The incident that sparked the brouhaha occurred last week at a genocide conference in Stockholm. The conference was supposed to be free of references to the Israeli-Palestinian conflict — a tacit deal watched closely by Israel’s ambassador to Sweden, Zvi Mazel.

But Dror Feiler, 51, a kibbutz-born artist who renounced his Israeli citizenship two decades ago, apparently did not get the message: His artwork, a portrait of Palestinian suicide bomber Hanadai Jaradet floating in a white boat in a bath full of blood-red water, dominated the display at the Museum of National Antiquities.

Jaradet, a female lawyer from Jenin, killed 21 people and herself when she bombed Haifa’s Maxim restaurant last October.

The sight of Jaradet’s victims reduced to a pool of red dye in Feiler’s piece, “Snow White and the Madness of Truth,” was too much for Mazel.

After remonstrating unsuccessfully with conference organizers on Friday, Mazel took matters into his own hands, with a television camera crew in tow. First, he forcibly unplugged the lamps around the display, toppling one over. He then interrupted a presentation Feiler was giving and ended up being hustled out, along with his hapless bodyguard.

The dapper envoy’s rampage won instant backing in Jerusalem, which has been eyeing the restive pro-Palestinian community in Sweden for months.

“The government stands behind” Mazel, Prime Minister Ariel Sharon told his Cabinet on Sunday.

Meanwhile, Israel’s Foreign Ministry summoned Sweden’s ambassador to Israel, Robert Rydberg, for an explanation of the offending exhibit.

“I understand that the whole problem is based by and large on a misunderstanding,” Rydberg told reporters afterward. He said it was wrong to interpret Feiler’s work, which he admitted may have been in “bad taste,” as praising Palestinian terrorism.

For his part, Feiler was unapologetic.

Jaradet is another example of how the inhumanity of the Israeli-Palestinian conflict perpetuates itself, he said. The Snow White reference in the piece’s title, he said, was inspired by the terrorist’s pale makeup in her portrait photograph.

He allowed that Jaradet’s pristine image was shattered by her attack.

“That’s what happens when you push someone into a corner. That person becomes a monster,” Feiler told the Israeli daily Ha’aretz, alluding to Israel’s military actions in the West Bank and Gaza Strip. He accused Mazel of trying to stymie free speech.

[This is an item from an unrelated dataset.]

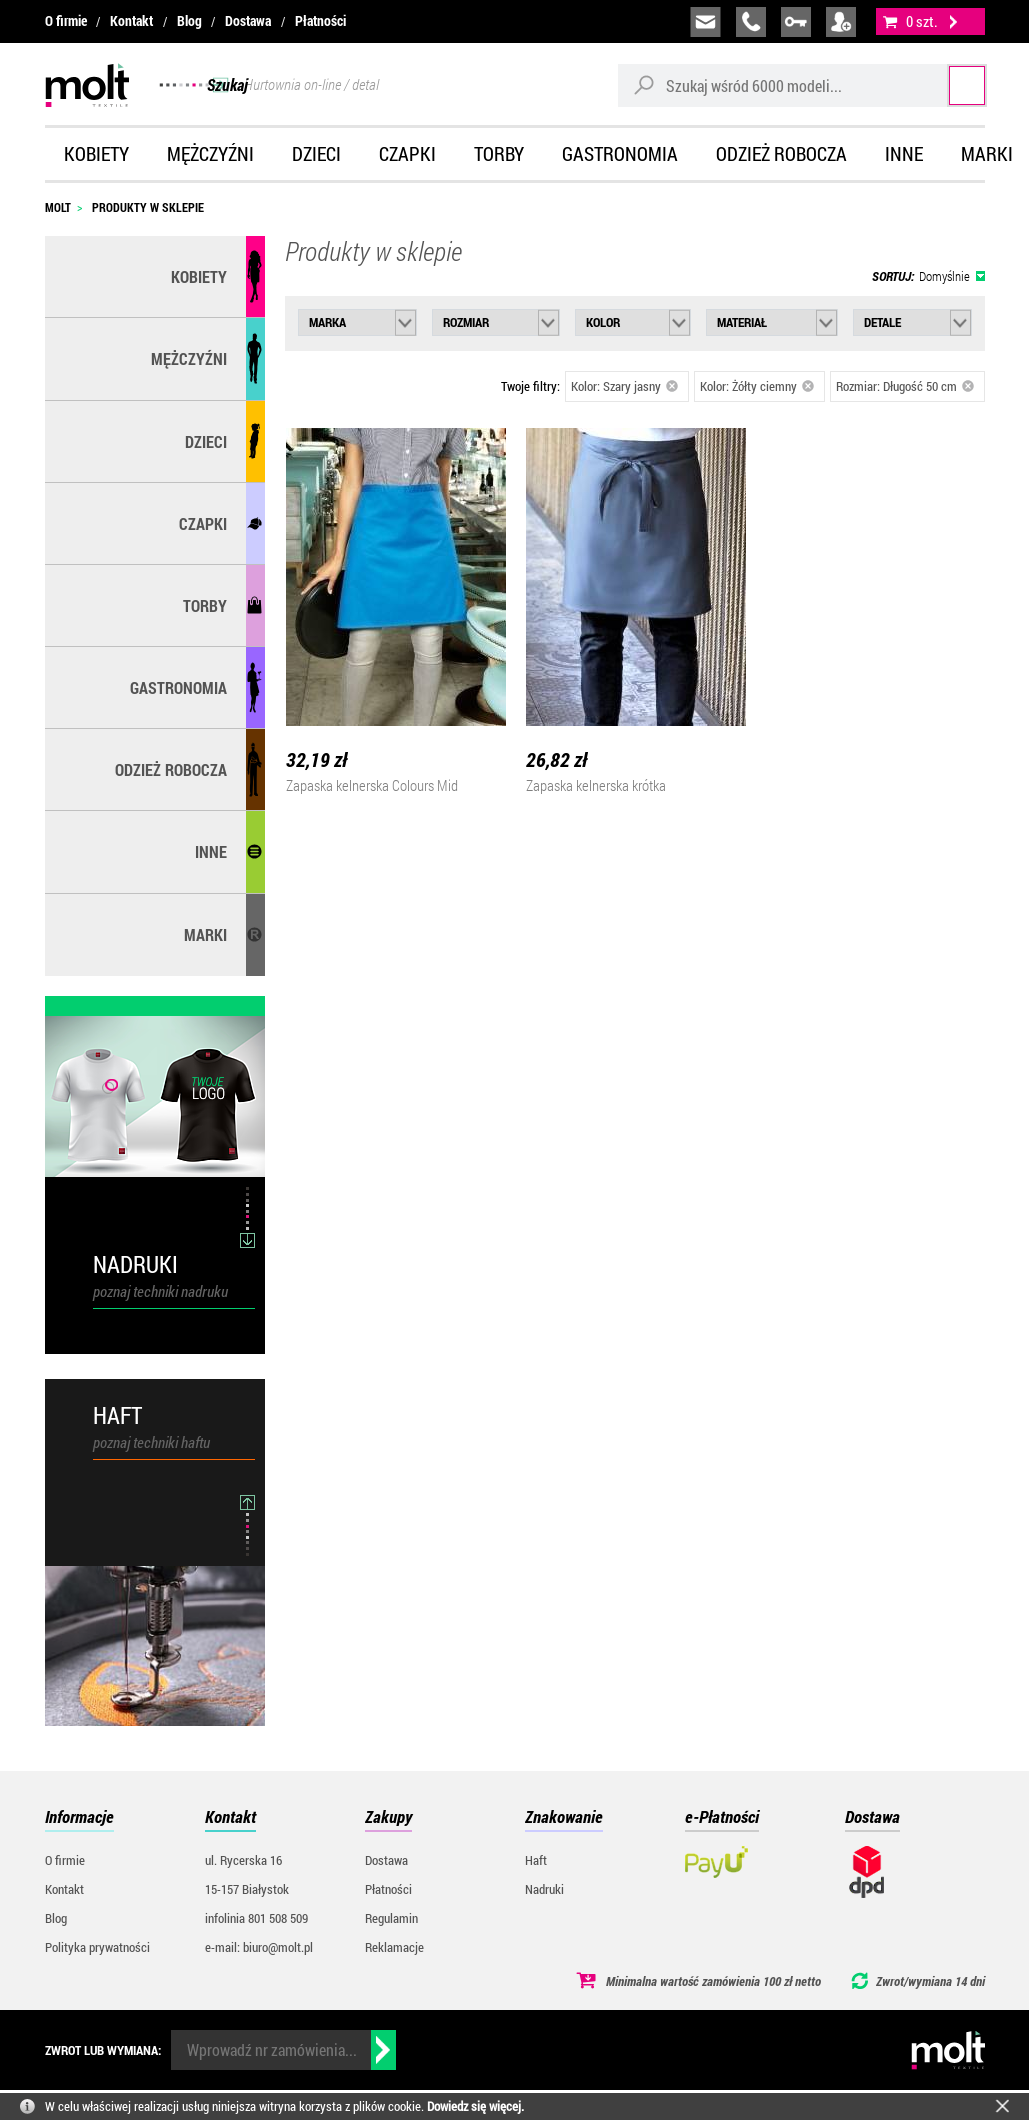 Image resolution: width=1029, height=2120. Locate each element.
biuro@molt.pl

There was no immediate word from Sweden on charges leveled in the Israeli media that an art display more sympathetic to the Jewish state was removed from the conference at the request of the Syrian Embassy.

Nor was it clear why Mazel had been refused the chance to confront Feiler publicly at Friday’s soiree in Stockholm.

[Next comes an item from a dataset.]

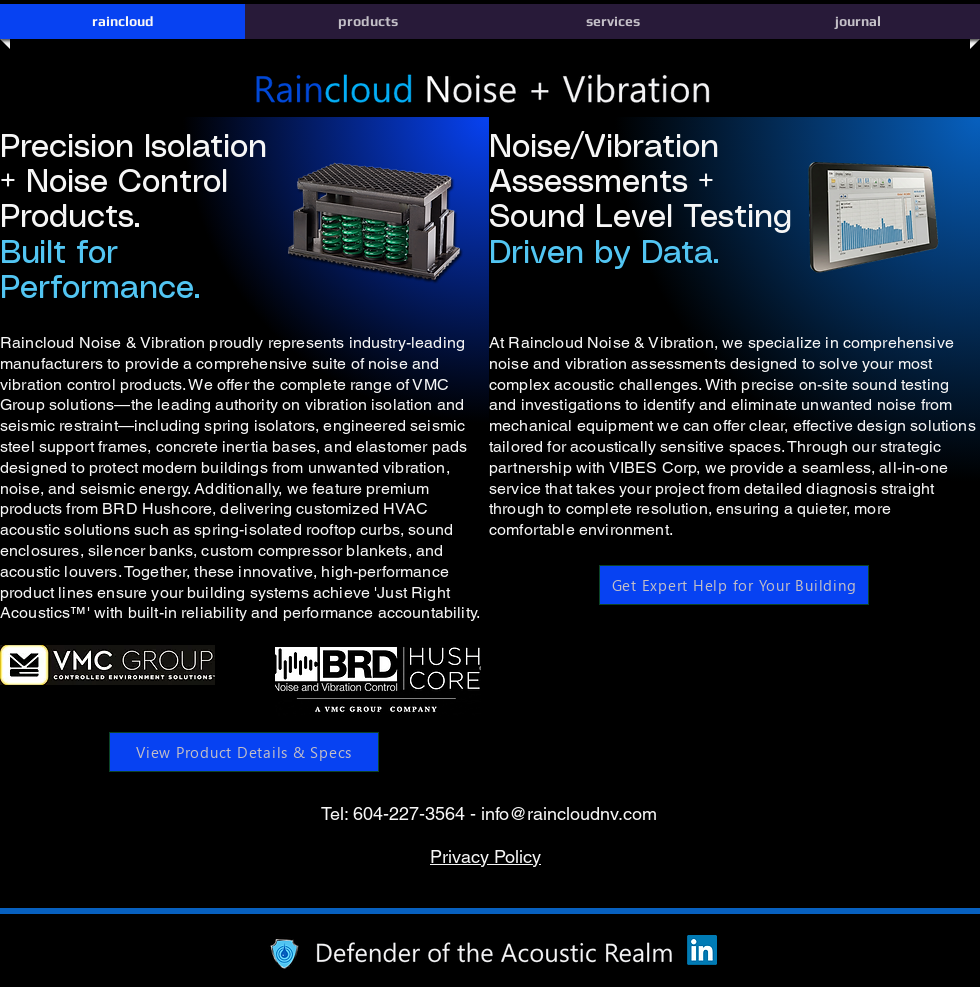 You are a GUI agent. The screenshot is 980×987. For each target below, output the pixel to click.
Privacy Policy (485, 856)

The head of Sweden’s Jewish community, Leah Pozner-Kershaw, criticized Mazel after the incident, saying it would aggravate the situation in a European country she said trailed only Belgium and France in anti-Semitism.

“Most Swedes are quite upset that an ambassador reacted so strongly and with force to a piece of art,” Pozner-Kershaw told Israel’s Channel Two television. “This is getting too much attention.”

“The issue is not whether this is or isn’t a good artwork,” a Tel Aviv museum curator, Tami Katz-Freiman, told the Jerusalem Post. “The issue is that there are legitimate ways to express opposition to a work of art, and vandalism is not one of them.”

“If this is what an Israeli ambassador does abroad, who is to prevent people from coming to the Tel Aviv museum and vandalizing works they find politically disturbing?”